Il presidente del Consiglio più amato dagli italiani oggi rischia di passar di moda. Come i pantaloni a zampa di elefante, ma loro possono tornare sulla cresta dell’onda, perché nell’abbigliamento i gusti sono ciclici.
In politica le regole sono diverse, così Giuseppe Conte potrebbe finire sommerso dalla stessa onda che, nella primavera scorsa, lo aveva portato ad essere il politico più apprezzato dai cittadini-elettori. Per giunta a palazzo Chigi si avvertono alcuni scricchiolii, la maggioranza che sostiene l’esecutivo non riesce più a cantare in coro, come auspicato dal capo dello Stato Mattarella.
Certo, pensare di disciplinare Matteo Renzi è come cercare di fermare il vento con le mani, di svuotare il mare con un secchiello. Ma il problema non è tanto l’ex ragazzo di Rignano sull’Arno, quanto la lotta politica a bassa intensità fra Cinque stelle e Pd. Il tormentone Mes - gli ormai famosi 37miliardi che l’Europa potrebbe assicurare per il comparto sanitario - dimostra che la battaglia per la leadership nel governo è viva, al pari del coronavirus.
E così sulla fragilità di fondo del secondo governo Conte, hanno ripreso a soffiare i venti tempestosi del Covid. Che fretta c’era, maledetto autunno. Stretti fra l’uscio di un sistema economico (ancor prima che sociale) da salvaguardare, e il muro della pandemia, Conte e i suoi ministri hanno dovuto imboccare il tortuoso sentiero dei decreti restrittivi ma non troppo. Avanti con giudizio, adelante con juicio come scriveva Alessandro Manzoni.

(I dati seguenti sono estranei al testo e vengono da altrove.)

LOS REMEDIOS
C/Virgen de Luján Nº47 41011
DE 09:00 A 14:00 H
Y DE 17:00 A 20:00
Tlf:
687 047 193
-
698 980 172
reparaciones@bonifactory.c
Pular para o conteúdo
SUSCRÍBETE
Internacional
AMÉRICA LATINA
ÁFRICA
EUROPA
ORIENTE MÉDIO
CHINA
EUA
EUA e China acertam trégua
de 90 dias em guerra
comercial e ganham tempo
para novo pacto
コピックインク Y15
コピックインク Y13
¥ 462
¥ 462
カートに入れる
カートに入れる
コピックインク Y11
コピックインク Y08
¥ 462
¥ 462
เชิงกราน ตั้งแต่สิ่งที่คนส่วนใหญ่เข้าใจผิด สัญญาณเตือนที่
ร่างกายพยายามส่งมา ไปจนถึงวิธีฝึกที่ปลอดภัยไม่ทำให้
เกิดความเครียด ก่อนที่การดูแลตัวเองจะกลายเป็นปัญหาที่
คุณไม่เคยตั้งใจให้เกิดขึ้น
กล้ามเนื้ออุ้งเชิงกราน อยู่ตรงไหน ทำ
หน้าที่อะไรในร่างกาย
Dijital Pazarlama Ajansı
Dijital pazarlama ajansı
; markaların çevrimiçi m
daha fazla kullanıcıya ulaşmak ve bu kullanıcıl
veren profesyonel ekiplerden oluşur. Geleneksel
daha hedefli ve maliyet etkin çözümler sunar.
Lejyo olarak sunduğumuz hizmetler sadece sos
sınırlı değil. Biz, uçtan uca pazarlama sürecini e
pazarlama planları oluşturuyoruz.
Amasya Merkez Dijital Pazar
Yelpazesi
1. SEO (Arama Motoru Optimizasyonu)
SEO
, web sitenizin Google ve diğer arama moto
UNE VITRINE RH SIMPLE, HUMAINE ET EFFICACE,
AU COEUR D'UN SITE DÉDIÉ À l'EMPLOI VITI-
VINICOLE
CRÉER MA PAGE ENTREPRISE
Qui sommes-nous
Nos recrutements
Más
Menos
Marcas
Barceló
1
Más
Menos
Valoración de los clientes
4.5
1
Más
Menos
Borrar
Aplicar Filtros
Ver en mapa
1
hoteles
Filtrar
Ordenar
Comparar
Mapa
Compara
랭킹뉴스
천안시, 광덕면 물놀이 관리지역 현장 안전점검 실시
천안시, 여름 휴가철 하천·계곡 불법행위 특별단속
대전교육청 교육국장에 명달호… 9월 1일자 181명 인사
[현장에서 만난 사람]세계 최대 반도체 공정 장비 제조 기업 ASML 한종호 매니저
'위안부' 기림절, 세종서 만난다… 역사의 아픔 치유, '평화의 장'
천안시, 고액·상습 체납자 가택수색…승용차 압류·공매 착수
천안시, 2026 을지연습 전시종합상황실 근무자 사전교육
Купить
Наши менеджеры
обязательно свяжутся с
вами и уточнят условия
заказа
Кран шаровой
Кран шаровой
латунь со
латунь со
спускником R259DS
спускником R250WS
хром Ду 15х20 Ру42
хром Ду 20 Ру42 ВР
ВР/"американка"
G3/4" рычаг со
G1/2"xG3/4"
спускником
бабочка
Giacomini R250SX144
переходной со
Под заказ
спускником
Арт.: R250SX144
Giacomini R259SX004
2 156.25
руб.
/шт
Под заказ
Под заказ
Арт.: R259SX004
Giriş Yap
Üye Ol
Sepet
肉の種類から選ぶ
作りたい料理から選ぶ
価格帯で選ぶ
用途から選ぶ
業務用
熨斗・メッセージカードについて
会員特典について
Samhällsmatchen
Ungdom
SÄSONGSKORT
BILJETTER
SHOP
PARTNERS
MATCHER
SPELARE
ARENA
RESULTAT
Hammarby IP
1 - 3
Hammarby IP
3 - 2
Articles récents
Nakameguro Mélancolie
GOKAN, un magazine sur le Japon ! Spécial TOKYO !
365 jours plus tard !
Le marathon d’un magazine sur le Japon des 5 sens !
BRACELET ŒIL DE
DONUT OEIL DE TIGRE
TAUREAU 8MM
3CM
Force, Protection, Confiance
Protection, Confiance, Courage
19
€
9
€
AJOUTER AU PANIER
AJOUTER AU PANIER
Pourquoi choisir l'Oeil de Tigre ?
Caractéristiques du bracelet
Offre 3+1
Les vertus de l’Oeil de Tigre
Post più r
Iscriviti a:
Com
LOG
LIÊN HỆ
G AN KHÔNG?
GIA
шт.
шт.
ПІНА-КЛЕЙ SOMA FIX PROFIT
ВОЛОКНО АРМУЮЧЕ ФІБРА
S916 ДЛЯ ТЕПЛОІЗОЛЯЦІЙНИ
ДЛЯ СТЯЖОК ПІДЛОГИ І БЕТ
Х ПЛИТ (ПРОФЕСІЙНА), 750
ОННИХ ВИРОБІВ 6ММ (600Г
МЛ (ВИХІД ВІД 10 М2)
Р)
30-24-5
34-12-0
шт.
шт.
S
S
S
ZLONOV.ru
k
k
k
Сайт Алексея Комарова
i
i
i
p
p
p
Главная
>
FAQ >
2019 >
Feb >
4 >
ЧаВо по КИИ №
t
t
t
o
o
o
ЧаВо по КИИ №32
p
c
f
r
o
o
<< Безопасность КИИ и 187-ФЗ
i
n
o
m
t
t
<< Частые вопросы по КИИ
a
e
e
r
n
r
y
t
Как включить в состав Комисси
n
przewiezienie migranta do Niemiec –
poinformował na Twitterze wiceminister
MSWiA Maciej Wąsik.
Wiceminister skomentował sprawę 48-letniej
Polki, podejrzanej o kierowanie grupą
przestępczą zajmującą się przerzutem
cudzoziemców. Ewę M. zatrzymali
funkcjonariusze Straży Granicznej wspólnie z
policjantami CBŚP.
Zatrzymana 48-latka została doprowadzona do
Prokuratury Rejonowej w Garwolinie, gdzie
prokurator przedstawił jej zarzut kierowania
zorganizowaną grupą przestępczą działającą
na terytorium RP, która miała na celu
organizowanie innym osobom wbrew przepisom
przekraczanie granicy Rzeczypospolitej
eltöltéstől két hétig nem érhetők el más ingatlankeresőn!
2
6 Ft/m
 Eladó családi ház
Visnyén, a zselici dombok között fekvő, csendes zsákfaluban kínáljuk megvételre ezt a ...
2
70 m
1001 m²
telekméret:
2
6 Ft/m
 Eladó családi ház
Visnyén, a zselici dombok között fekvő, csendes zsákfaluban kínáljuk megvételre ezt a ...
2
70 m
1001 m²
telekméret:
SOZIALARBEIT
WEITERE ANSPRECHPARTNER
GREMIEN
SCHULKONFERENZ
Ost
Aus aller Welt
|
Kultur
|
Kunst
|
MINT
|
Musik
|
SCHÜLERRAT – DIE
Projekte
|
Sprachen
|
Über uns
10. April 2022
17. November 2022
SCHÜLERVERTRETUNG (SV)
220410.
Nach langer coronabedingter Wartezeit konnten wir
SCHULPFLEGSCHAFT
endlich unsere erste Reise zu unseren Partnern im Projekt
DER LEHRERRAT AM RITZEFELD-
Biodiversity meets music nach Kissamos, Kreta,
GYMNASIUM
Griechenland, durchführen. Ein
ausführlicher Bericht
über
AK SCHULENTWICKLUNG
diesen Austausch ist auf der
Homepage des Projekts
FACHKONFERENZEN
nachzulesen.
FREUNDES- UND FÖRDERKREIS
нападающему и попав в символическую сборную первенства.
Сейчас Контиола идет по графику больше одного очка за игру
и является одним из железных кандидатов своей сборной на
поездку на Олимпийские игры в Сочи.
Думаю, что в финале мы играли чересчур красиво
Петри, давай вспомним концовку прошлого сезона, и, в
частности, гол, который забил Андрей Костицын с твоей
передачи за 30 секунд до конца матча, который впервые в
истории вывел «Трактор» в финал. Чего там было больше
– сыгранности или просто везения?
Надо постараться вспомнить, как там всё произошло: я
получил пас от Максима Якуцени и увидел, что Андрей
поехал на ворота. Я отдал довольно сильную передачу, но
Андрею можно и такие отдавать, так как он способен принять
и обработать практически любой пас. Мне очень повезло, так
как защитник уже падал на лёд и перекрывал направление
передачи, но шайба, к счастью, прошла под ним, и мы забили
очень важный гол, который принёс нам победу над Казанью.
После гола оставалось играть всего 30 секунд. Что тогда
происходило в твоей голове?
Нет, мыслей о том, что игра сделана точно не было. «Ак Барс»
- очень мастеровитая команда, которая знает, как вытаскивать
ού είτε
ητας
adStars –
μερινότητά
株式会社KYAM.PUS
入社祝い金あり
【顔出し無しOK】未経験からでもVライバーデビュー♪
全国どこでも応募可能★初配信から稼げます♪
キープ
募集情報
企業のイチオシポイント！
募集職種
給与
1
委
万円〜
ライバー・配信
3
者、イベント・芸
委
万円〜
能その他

Ma questa volta l’oste con cui bisogna fare i conti è un paese arrabbiato perché, alla fine della fiera, nemmeno il virus è riuscito a scalfire un sistema dove troppe e troppo forti sono le disuguaglianze. E la risposta non può certo arrivare da un’opposizione di destra, che alla prova dei fatti è incapace di proporre qualcosa di diverso. Ben lo sa l’Europa che subito dopo l’ultimo decreto della discordia si è precipitata ad assicurare aiuti miliardari all’Italia.